▽

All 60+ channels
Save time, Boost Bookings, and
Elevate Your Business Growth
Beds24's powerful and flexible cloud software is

△
▽

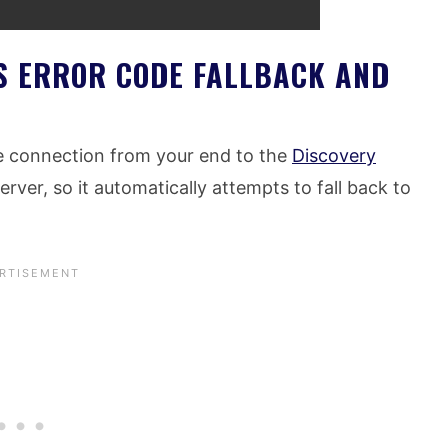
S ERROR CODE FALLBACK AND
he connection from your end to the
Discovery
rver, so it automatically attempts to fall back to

△
▽

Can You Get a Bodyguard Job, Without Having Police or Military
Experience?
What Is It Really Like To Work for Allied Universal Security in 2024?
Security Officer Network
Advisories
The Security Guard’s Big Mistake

△

• [AIM OF THE TASK]:
Quote the data above from the line containing "he connection from your end to the" to the line containing "rver, so it", inclusive, and stop.

• [RESPONSE BOX]:
he connection from your end to the
Discovery
rver, so it automatically attempts to fall back to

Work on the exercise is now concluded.